_Activity_
Write out every entry, unchanged. Skip any picture.

**** Material provided

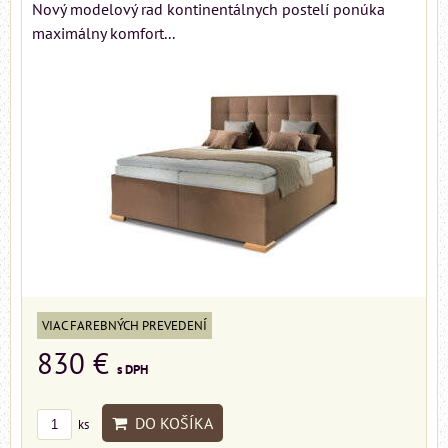
Nový modelový rad kontinentálnych postelí ponúka
maximálny komfort...
VIAC FAREBNÝCH PREVEDENÍ
830 €
s DPH
DO KOŠÍKA
ks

********

_Problem solution_
Nový modelový rad kontinentálnych postelí ponúka
maximálny komfort...
VIAC FAREBNÝCH PREVEDENÍ
830 €
s DPH
DO KOŠÍKA
ks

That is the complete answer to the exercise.